Ainda não há informações sobre as prováveis causas do acidente, mas nenhuma hipótese será desconsiderada, inclusive a de incêndio criminoso. “Apesar de a hipótese de incêndio criminoso ser remota, ela é viável. Nenhuma linha de investigação será descartada. Na prática, os explosivos que existem na granada são relativamente estáveis. Pode ter havido uma desestabilização química, mas qualquer afirmação nesse sentido é prematura, afirmou o chefe de Comunicação Institucional da Imbel, em Brasília, coronel Marcelo Muniz.
Fábrica já registrara três acidentes fatais
Procedimentos de segurança
Apesar da magnitude da explosão, cujas chamas puderam ser vistas a quilômetros de distância, a Imbel destaca a ausência de vítimas e o funcionamento do sistema de segurança, já que os outros dois paióis não foram afetados pela explosão, embora um deles tenha tido o teto danificado. “Apesar de a explosão ter sido muito forte, os procedimentos de segurança minimizaram os efeitos.
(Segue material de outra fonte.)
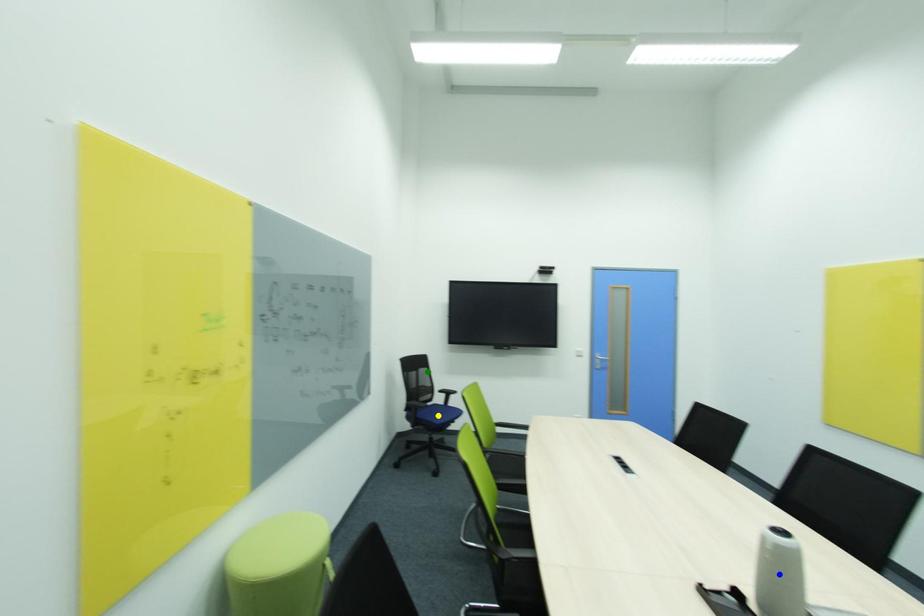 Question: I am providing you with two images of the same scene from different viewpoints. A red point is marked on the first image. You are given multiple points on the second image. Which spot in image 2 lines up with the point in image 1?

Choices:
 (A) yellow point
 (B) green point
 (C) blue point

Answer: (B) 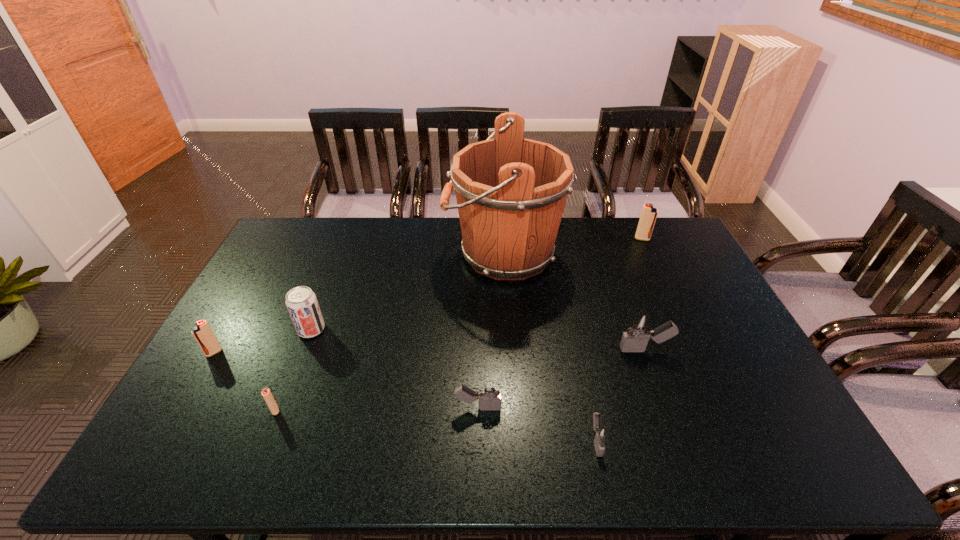 Choose which red igniter is the nearest neighbor to the nearest object. Please provide its 2D coordinates. Your answer should be formatted as a tuple, i.e. [(x, y)], where the tuple contains the x and y coordinates of a point satisfying the conditions above.

[(266, 393)]

Find the location of a particular element. The width and height of the screenshot is (960, 540). red igniter that is the second nearest to the farthest igniter is located at coordinates (203, 334).

The height and width of the screenshot is (540, 960). Identify the location of gray igniter identified as the closest to the soda can. (489, 393).

In order to click on gray igniter object that ranks as the second closest to the smallest gray igniter in this screenshot , I will do `click(638, 331)`.

You are a GUI agent. You are given a task and a screenshot of the screen. Output one action in this format:
    pyautogui.click(x=<x>, y=<y>)
    Task: Click on the free spot that satisfies the following two spatial constraints: 1. on the back side of the rightmost object; 2. on the left side of the second igniter from left to right
    The width and height of the screenshot is (960, 540).
    Given the screenshot: What is the action you would take?
    pyautogui.click(x=343, y=239)

Find the location of a particular element. The height and width of the screenshot is (540, 960). vacant area that satisfies the following two spatial constraints: 1. with the handle on the side of the tallest object; 2. on the left side of the rightmost gray igniter is located at coordinates (509, 350).

Find the location of `free space that satisfies the following two spatial constraints: 1. on the front side of the farthest igniter; 2. with the handle on the side of the bucket`. free space that satisfies the following two spatial constraints: 1. on the front side of the farthest igniter; 2. with the handle on the side of the bucket is located at coordinates (649, 253).

Find the location of `free spot that satisfies the following two spatial constraints: 1. on the back side of the farthest red igniter; 2. on the left side of the rightmost gray igniter`. free spot that satisfies the following two spatial constraints: 1. on the back side of the farthest red igniter; 2. on the left side of the rightmost gray igniter is located at coordinates point(605,239).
Se a explosão se propagasse horizontalmente, e não para o alto, como ocorreu conforme as normas de segurança, a onda de choque seria violenta”, explicou o coronel Muniz, destacando, ainda, a existência de sensores de temperatura e de sensores de umidade nos locais de armazenamento, necessários para manter a estabilidade química do material explosivo.
Solicitação de interdição
Mesmo sem vítimas, a dúvida quanto à segurança dos quase 250 trabalhadores da fábrica em Juiz de Fora levou o sindicato que representa os servidores a solicitar a interdição da empresa junto ao Ministério Público Federal (MPF). “Precisamos saber da verdade dos fatos, mas o silêncio da empresa é preocupante. Mesmo que 90% do quadro tenham sido dispensados do trabalho hoje (quarta), os trabalhadores da conservadora entraram na fábrica, o que é um absurdo, pois não sabemos o tamanho do risco”, afirma o presidente do Sindicato dos Trabalhadores nas Indústrias Químicas, Farmacêuticas e de Material Plástico de Juiz de Fora e Região (Stiquifamp/JF), Scipião da Rocha Júnior.
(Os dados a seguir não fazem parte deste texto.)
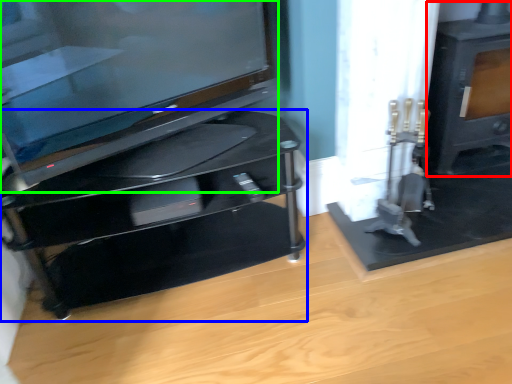 Question: Which object is the farthest from stove (highlighted by a red box)? Choose among these: furniture (highlighted by a blue box) or television (highlighted by a green box).

Choices:
 (A) furniture
 (B) television

Answer: (B) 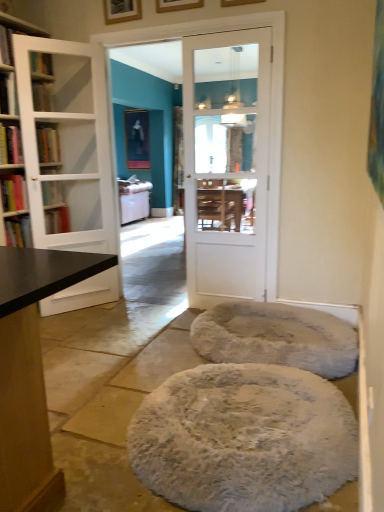 Question: Does white glossy door at center, positioned as the first door in right-to-left order, have a lesser height compared to white fluffy pouf at center?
O coronel Muniz afirma que, mesmo que a explosão ocorresse durante o turno de trabalho, a segurança estaria garantida, pois o local onde a acidente ocorreu é de acesso restrito. Somente pessoas autorizadas podem entrar na área que é isolada do restante da fábrica. Em nota, a Imbel acrescentou que “segurança é um valor intangível que consta do seu planejamento estratégico e baliza as principais decisões gerenciais da empresa.” Ainda segundo a nota, os empregados foram liberados do expediente por iniciativa da empresa até a completa normalidade das atividades.
Diante da repercussão do caso, o vereador Cido Reis (PSB) apresentou requerimento para a criação de uma comissão na Câmara para investigar o episódio. O pedido foi aprovado em plenário e, em princípio, o próprio Cido deve integrar o colegiado, que deve contar, ainda, com Chico Evangelista (Pros) e outro vereador indicado pela presidência da Casa.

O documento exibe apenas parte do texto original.